Cuando dejé a Lauro descansando y volví sobre mis pasos, en la puerta no había nadie, porque el centinela había ido a buscarme rodeando la casa por el otro lado. Tenía muchas ganas de entrar, de hablar, de resolver definitivamente mi destino, y sin embargo, al quedarme a solas con aquella bandera, descubrí que no había agotado aún todas mis lágrimas. Otras crecían, se empujaban, peleaban por salir de mis ojos, y eran nuevas, pero eran antiguas, eran mías y no lo eran, porque Alejandro Casona volvió a mirarme desde la fachada de aquella casa de piedra como me había mirado una vez desde un estrado, para sembrar en mis ojos las lágrimas que no había querido derramar con los suyos. En el misterio que encerraba la eterna promesa de aquel llanto, empezaba y terminaba mi viaje. Eso sentí durante un instante, y fue sólo un instante, un segundo ácido y salado, amargo y dulce, helado y caliente, pero bastó para que volviera a llorar todas las lágrimas que había llorado antes, y sin pensar en lo que estaba haciendo, cogí el pico de la bandera y me tapé la cara con él.

—Buenas tardes.

Al escuchar aquellas palabras, solté la bandera, me di la vuelta, giré sobre mis talones y me llevé el puño cerrado a la sien con tanta fuerza que me hice daño.

—¡Salud!

El hombre que tenía delante me miró con atención antes de devolverme un saludo idéntico, pero mucho más sereno.

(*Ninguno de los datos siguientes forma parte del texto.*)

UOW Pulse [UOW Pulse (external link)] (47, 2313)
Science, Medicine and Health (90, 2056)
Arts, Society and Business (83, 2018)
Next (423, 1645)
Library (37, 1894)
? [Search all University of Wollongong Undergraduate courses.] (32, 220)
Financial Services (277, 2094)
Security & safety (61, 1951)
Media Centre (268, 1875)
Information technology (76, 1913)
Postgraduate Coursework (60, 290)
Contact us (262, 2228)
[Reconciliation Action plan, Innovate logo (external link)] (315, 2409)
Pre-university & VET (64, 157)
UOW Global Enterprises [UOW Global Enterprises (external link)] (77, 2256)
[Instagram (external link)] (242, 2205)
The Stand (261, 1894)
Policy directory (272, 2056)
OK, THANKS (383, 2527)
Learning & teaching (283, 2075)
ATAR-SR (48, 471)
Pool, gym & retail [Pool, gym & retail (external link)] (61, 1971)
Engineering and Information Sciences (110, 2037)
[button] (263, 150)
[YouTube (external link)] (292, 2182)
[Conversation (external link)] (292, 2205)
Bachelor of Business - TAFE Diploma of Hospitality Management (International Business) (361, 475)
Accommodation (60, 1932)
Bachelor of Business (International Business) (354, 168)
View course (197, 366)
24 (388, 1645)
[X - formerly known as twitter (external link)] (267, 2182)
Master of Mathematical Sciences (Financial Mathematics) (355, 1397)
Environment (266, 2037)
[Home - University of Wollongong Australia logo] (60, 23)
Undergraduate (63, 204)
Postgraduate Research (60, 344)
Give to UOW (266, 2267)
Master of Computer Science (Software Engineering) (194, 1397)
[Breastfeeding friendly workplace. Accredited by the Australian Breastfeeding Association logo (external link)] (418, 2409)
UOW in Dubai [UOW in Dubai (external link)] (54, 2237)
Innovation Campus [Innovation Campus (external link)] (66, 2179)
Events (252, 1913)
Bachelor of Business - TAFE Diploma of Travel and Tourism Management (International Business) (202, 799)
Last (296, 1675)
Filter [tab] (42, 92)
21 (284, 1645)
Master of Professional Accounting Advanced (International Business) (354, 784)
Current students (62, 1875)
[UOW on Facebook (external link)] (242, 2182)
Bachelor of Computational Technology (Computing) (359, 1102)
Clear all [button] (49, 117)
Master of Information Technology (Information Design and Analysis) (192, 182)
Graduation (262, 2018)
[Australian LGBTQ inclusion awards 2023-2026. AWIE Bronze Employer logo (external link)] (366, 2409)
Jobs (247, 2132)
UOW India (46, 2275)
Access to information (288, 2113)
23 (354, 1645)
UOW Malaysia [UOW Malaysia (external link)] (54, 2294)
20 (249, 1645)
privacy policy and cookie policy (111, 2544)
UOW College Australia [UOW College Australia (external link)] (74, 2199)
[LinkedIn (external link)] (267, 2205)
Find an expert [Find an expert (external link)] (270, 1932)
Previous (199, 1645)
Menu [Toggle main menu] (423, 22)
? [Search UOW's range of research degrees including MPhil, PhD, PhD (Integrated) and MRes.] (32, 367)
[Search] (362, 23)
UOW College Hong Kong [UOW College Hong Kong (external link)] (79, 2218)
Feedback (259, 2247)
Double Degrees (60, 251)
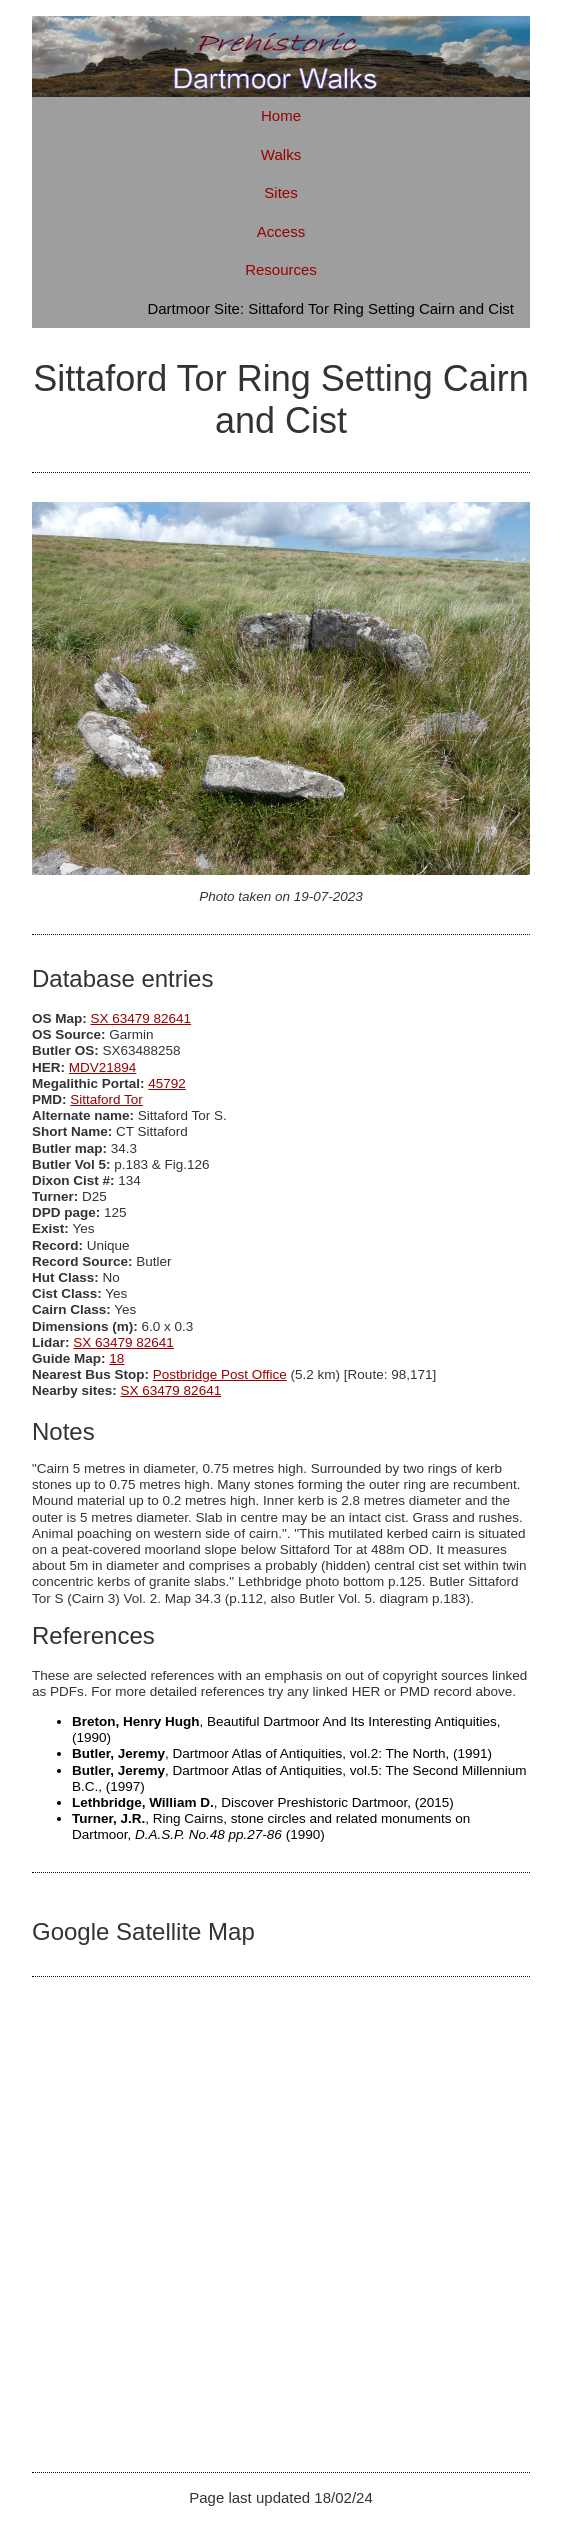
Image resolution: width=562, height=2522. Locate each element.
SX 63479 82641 (141, 1018)
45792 (167, 1083)
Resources (281, 269)
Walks (281, 154)
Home (281, 115)
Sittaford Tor (106, 1099)
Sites (280, 192)
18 (116, 1358)
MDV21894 (103, 1067)
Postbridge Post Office (220, 1374)
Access (281, 231)
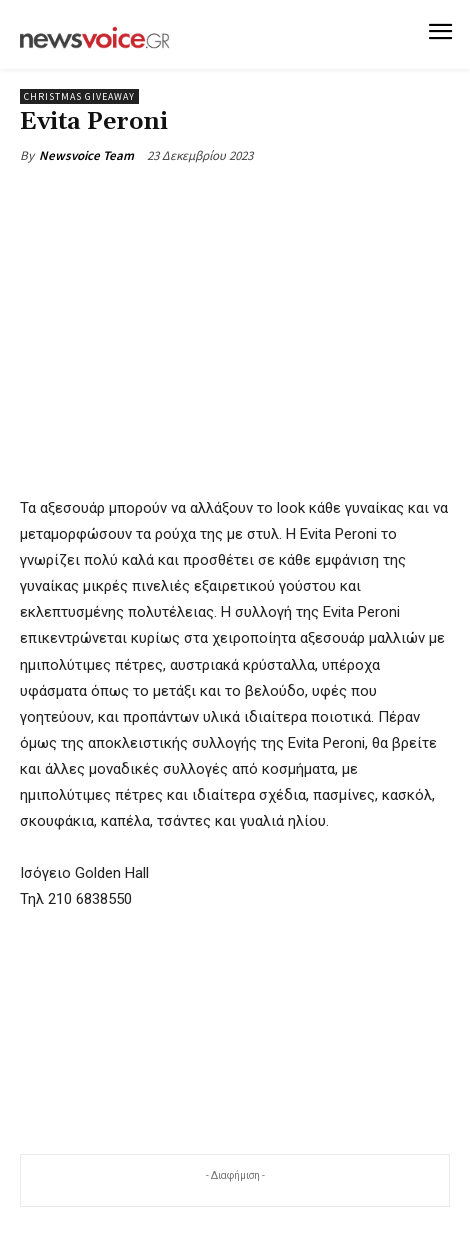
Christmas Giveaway (79, 96)
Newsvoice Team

—Salud —parecía algo mayor que yo y era más alto que bajo, más robusto que flaco, más castaño que rubio y ni guapo ni feo, porque tenía la nariz rota pero, a cambio, le brillaban los ojos cuando sonreía—. Soy el capitán Galán. ¿Quién eres tú? —y me estaba sonriendo—. ¿Qué quieres?

—Yo… —avancé unos pasos hacia él para entrar en la zona que alumbraba la bombilla encendida sobre la puerta—. Yo me llamo Inés Ruiz Maldonado… —él vio las huellas del llanto sobre mis ojos e inclinó un poco la cabeza, como si ese detalle le hubiera conmovido—. Soy la hermana del delegado de Falange Española en Lérida… —y a mí me conmovió tanto su mirada que no pude seguir—. Perdóname, pero… no puedo hablar. Estoy muy emocionada.

Nunca sabré cuál de los dos dio el paso que salvó la distancia que nos separaba. Ni siquiera entonces supe quién abrió antes los brazos, pero nos abrazamos, yo le abracé, él me abrazó, y antes que la presión de sus manos y más intensamente, percibí su olor, un aroma a madera, a tabaco, a clavo y a jabón, que tenía un fondo ácido y dulce al mismo tiempo, como la ralladura de un limón no demasiado maduro, y una punta que picaba en la nariz como el rastro de la pimienta recién molida. Nunca había conocido a un hombre que oliera tan bien, pensé, antes de recordar que se me había olvidado cómo olían los hombres.

Aquel prodigio me desordenó hasta tal punto, que cuando levanté la cabeza para apartarla de la suya, no me di cuenta de que él estaba haciendo el mismo movimiento en sentido contrario, y nos dimos un cabezazo sin querer.

—Lo siento —porque tuve la impresión de que había sido culpa mía.

—No importa, tengo la cabeza muy dura —y volvió a sonreír—. Por eso estoy aquí.